Highlights & Insights¶
- Romanization as a language-agnostic representation: Compared to phonemes, Roman text is simpler and LLMs inherently possess the ability to perform the conversion.
- Practicality of the Cascaded approach: No LLM fine-tuning is required, enabling direct use of closed-source API-based models.
- Scaling effect of data volume and language diversity: More languages and more data significantly enhance zero-shot capability.
- LLM as a universal de-romanizer: This eliminates the need to train separate language models for each target language.
Limitations & Future Work¶
- Zero-shot performance still lags behind supervised methods, particularly for languages with highly divergent writing systems such as Arabic.

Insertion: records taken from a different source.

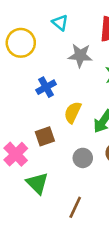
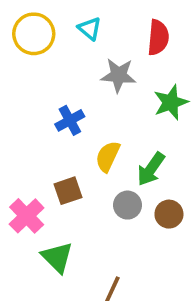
yellow circle: (21, 43) -> (34, 34), moved
gray circle: (83, 158) -> (127, 205), moved

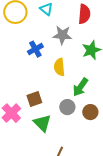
blue cross: (70, 120) -> (35, 49), moved
yellow semicircle: (108, 156) -> (59, 67), moved, turned -30
green triangle: (57, 257) -> (42, 123), moved

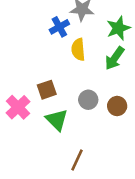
blue cross: (35, 49) -> (59, 27), moved
green arrow: (80, 87) -> (115, 58), moved

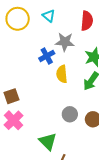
brown square: (47, 90) -> (12, 96), moved
green triangle: (57, 120) -> (48, 141), moved

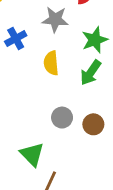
blue cross: (47, 56) -> (16, 39), moved

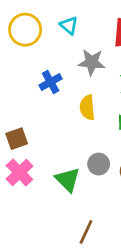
green triangle: (32, 154) -> (68, 180), moved

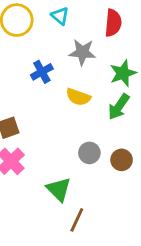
yellow semicircle: (87, 107) -> (78, 97), turned -65
green triangle: (68, 180) -> (59, 189), moved

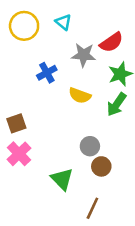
red semicircle: (113, 23) -> (111, 42), moved, turned 50
brown circle: (122, 160) -> (101, 166), moved
brown line: (77, 220) -> (92, 208), moved

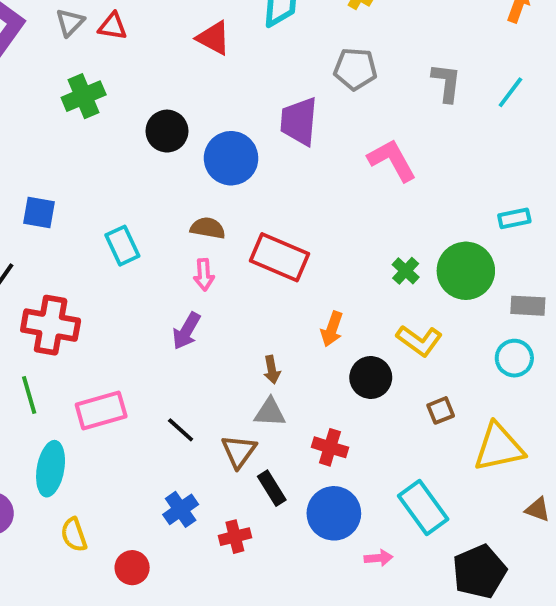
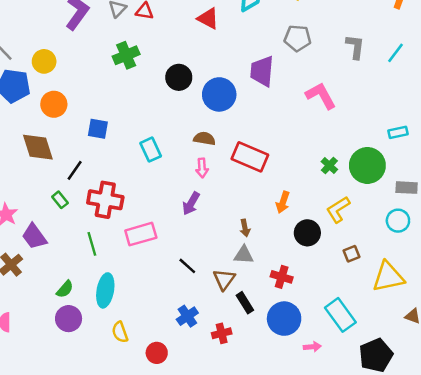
yellow L-shape: (419, 341) -> (338, 210), turned 112
pink rectangle: (101, 410) -> (141, 234), moved

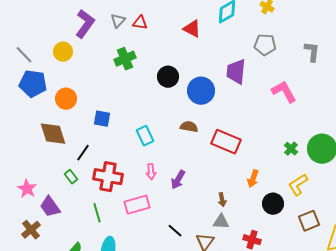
yellow circle: (44, 61) -> (63, 52), moved
pink arrow: (202, 168) -> (151, 172), moved
brown square: (351, 254) -> (309, 221), size x1.5

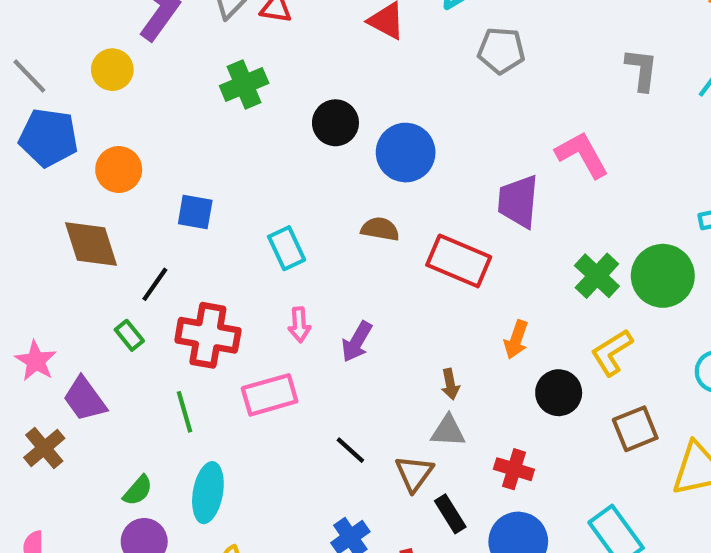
gray pentagon: (265, 45) -> (501, 50), moved
purple trapezoid: (236, 72) -> (518, 201), moved
green cross: (291, 149) -> (597, 276), size x1.5

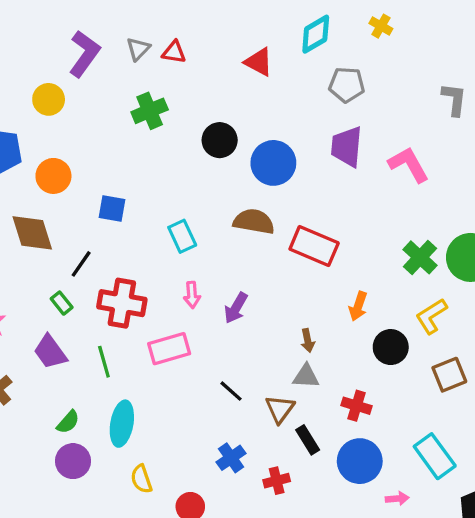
purple trapezoid: (518, 201) -> (347, 147), moved
brown semicircle: (380, 229) -> (254, 222), size x1.4
purple trapezoid: (85, 399) -> (50, 352), moved

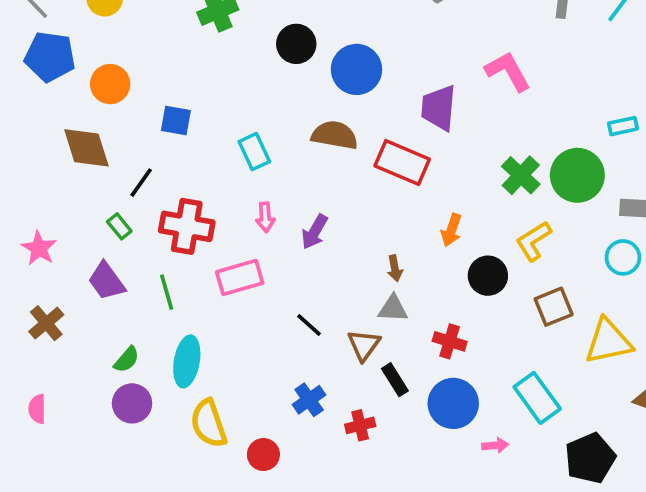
purple trapezoid: (347, 147) -> (439, 108), moved
yellow semicircle: (141, 479) -> (209, 423), size x1.5

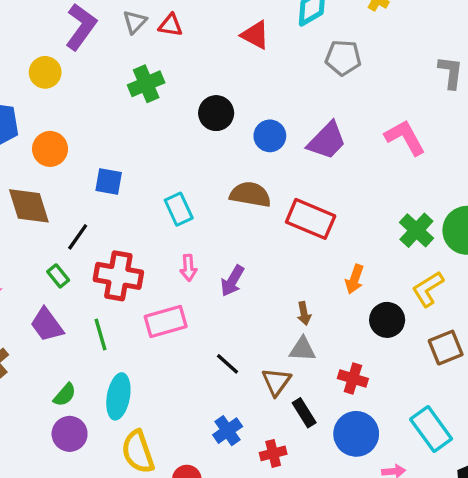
blue circle: (357, 69) -> (270, 136), size x0.7
purple trapezoid: (439, 108) -> (327, 141), moved, turned -141

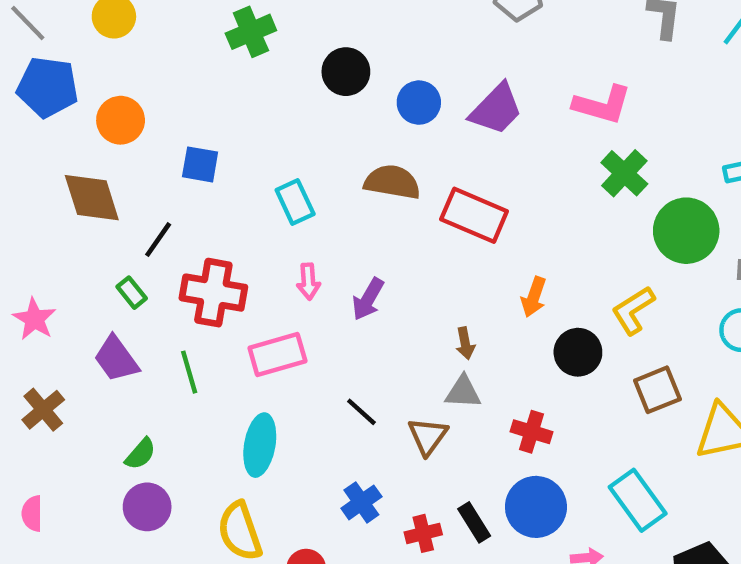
pink L-shape: (405, 138) -> (602, 105), turned 135
green cross: (416, 230) -> (624, 173), moved
cyan ellipse: (118, 396) -> (260, 445), moved
black rectangle: (304, 413) -> (474, 522), moved

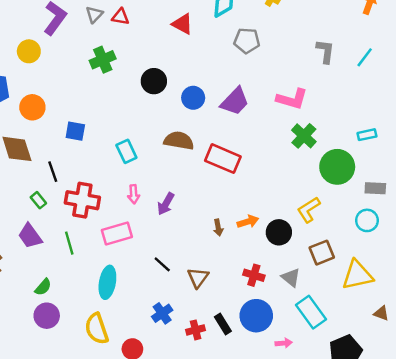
black line: (158, 240) -> (53, 172), turned -54
orange arrow: (534, 297) -> (248, 222), moved, turned -126
gray triangle: (463, 392) -> (291, 278), moved, turned 36

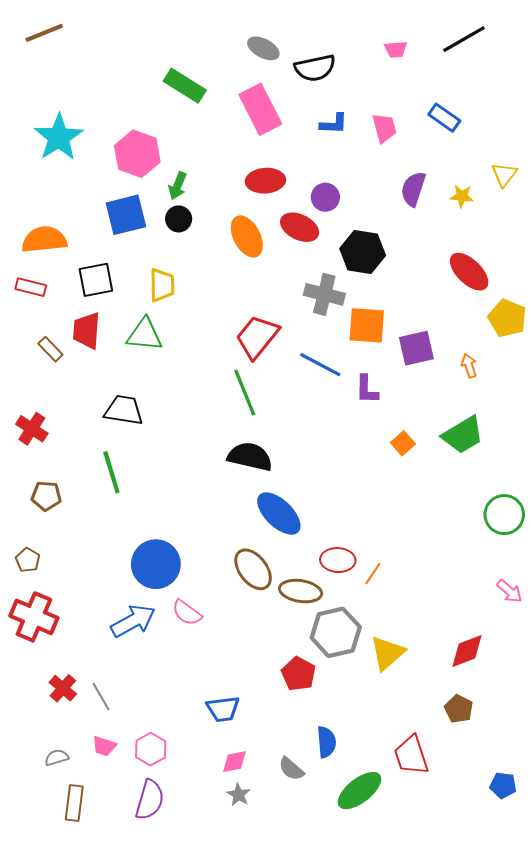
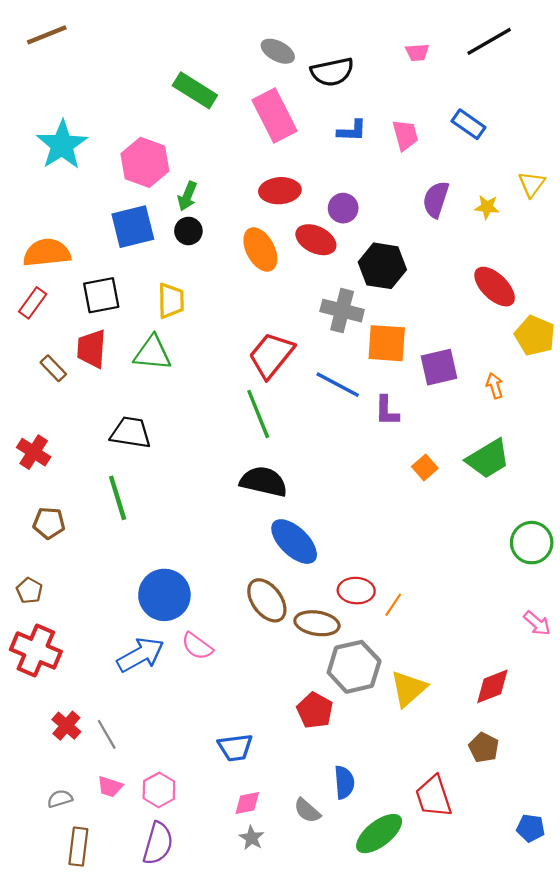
red rectangle: (31, 287) -> (33, 303), turned -68

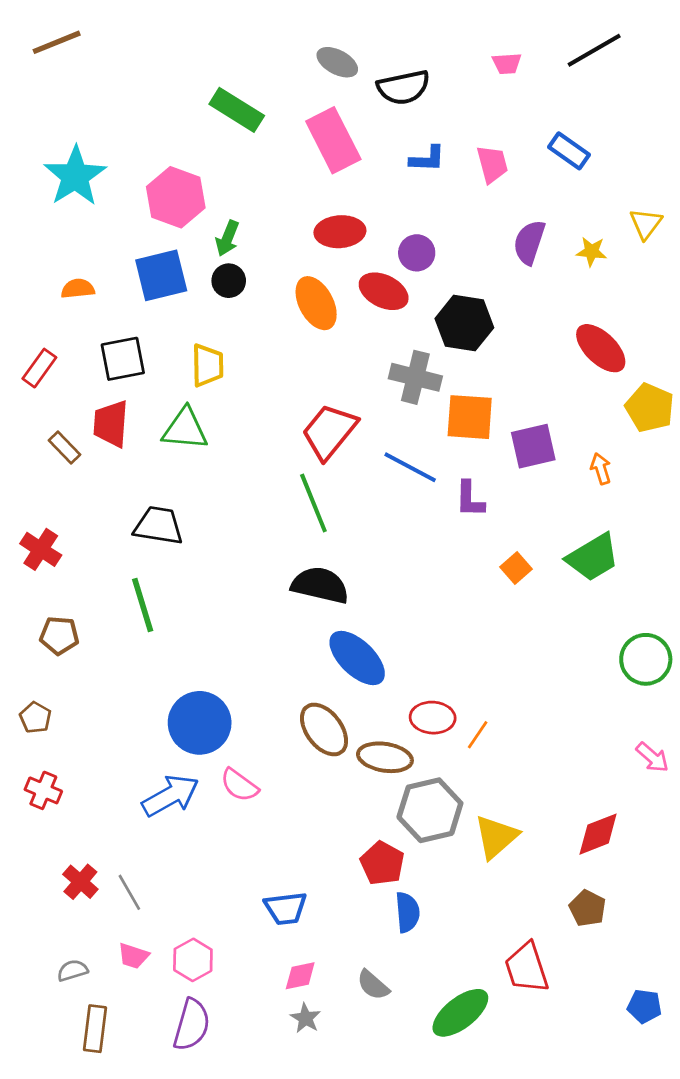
orange semicircle: (47, 253) -> (78, 289), moved, size x0.6
red cross: (36, 650) -> (43, 790), size x0.6
blue semicircle: (344, 782) -> (407, 912), moved

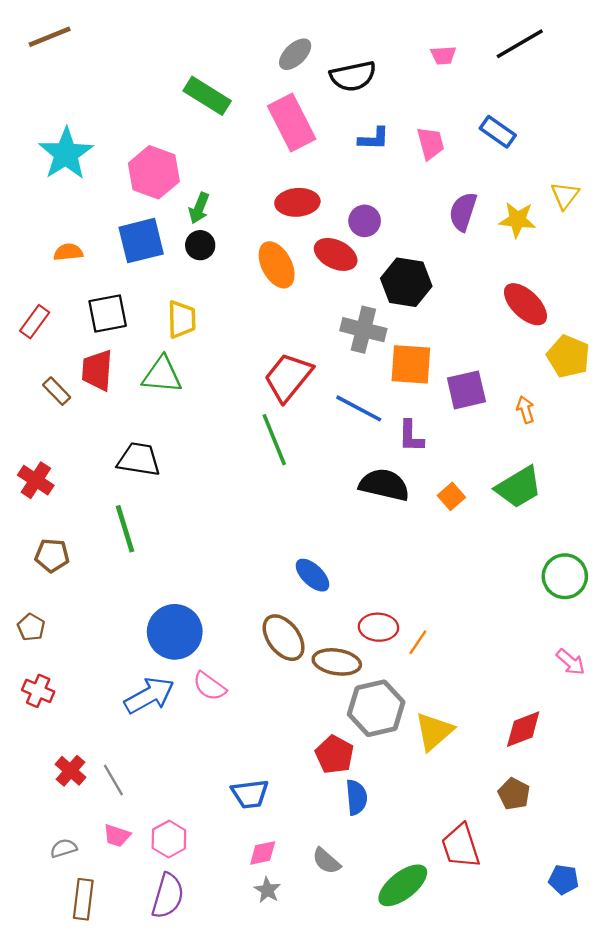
gray ellipse: (337, 62) -> (295, 54), turned -72
yellow star: (591, 252) -> (517, 220), size x1.4
black semicircle: (320, 585) -> (384, 485), moved
blue ellipse: (357, 658) -> (312, 575), size x0.7

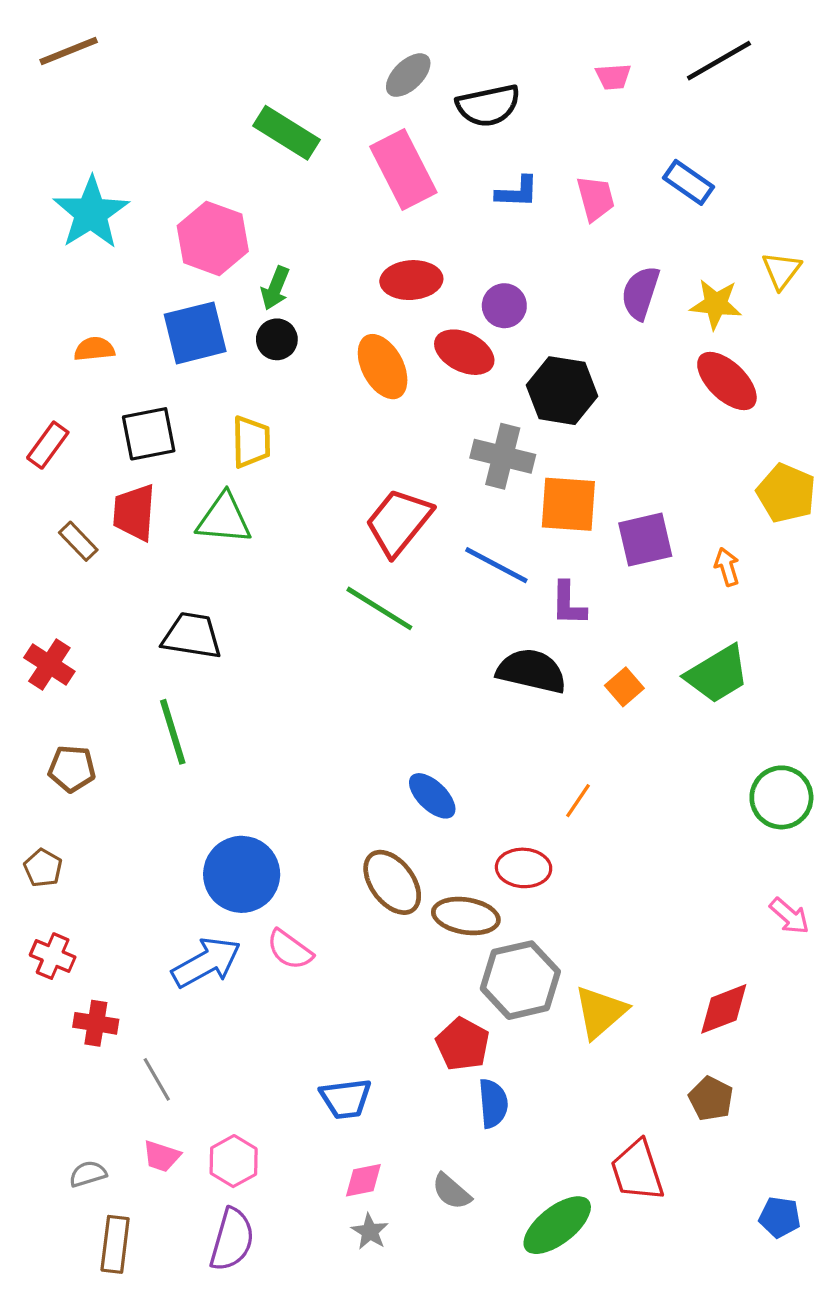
red ellipse: (525, 304) -> (727, 381), moved
green line: (274, 440) -> (379, 608), turned -36
orange line: (418, 642) -> (578, 801), moved
red cross: (71, 771) -> (96, 1023), moved, turned -32

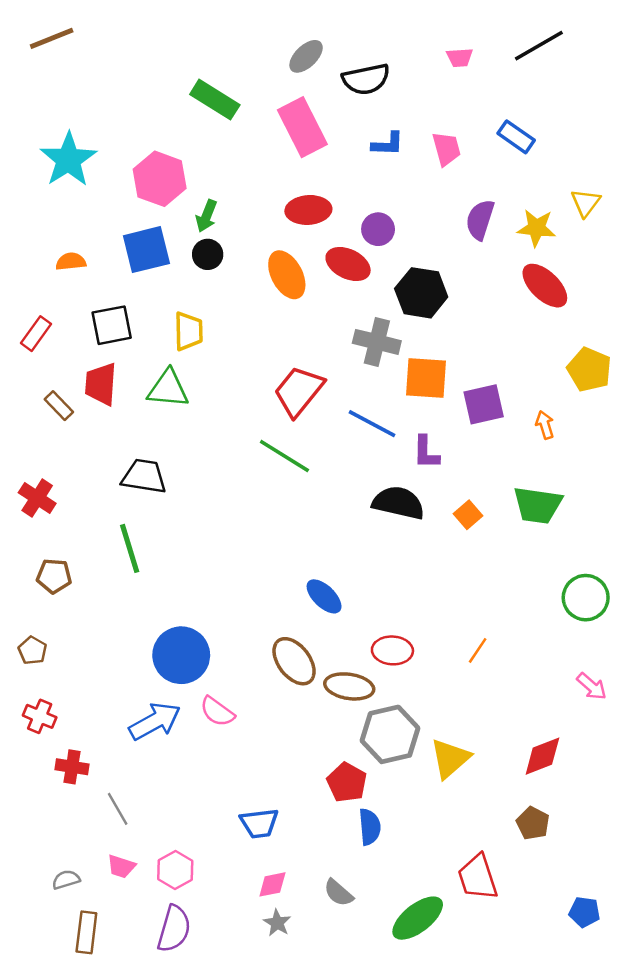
green trapezoid: (717, 674) -> (538, 505), turned 39
orange line: (578, 801) -> (478, 650), moved

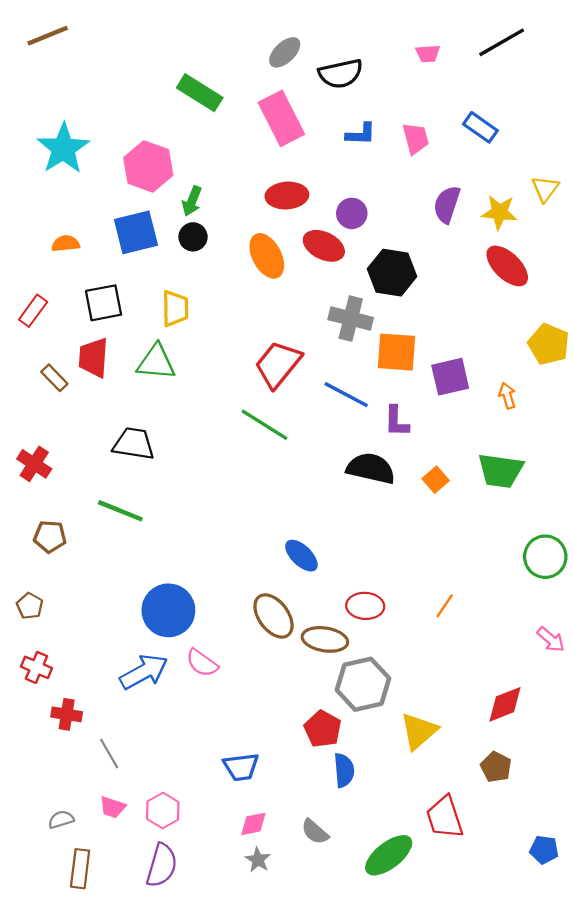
green line: (130, 548) -> (120, 511), turned -51
yellow triangle: (450, 758) -> (419, 731), moved

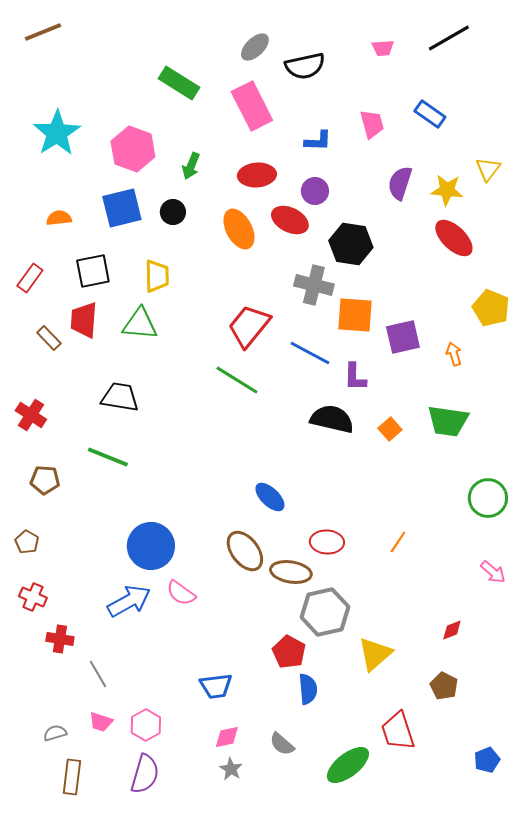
blue L-shape: (361, 134) -> (318, 141), moved
green arrow: (192, 201) -> (191, 166), moved
red diamond: (505, 704) -> (452, 630), size x0.6
blue pentagon: (544, 850) -> (487, 760), turned -30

- The Unified Zero-AVSR employs the relatively small Llama3.2-3B; larger models may yield further improvements.
- Romanization is not a fully invertible transformation, introducing some information loss.
- Coverage of 82 languages remains incomplete with respect to all world languages, especially low-resource ones.
Related Work & Insights¶
- AV-HuBERT: Foundational architecture for self-supervised audio-visual pre-training.
- MMS Zero-shot: A pioneer in zero-shot speech recognition in the audio domain.
- XLAVS-R: Multilingual audio-visual self-supervised learning.
- Inspiration: The romanization + LLM paradigm is potentially generalizable to other multilingual tasks.
Rating¶
- Novelty: ⭐⭐⭐⭐ First zero-shot AVSR framework; the romanization + LLM design is highly original.
- Experimental Thoroughness: ⭐⭐⭐⭐⭐ 12 ablation experiments, comprehensive evaluation across 8 languages, and comparisons with multiple LLMs.
- Writing Quality: ⭐⭐⭐⭐ Clear structure with well-motivated problem formulation.
- Value: ⭐⭐⭐⭐ Contributions in both methodology and dataset for multilingual audio-visual recognition across 82 languages.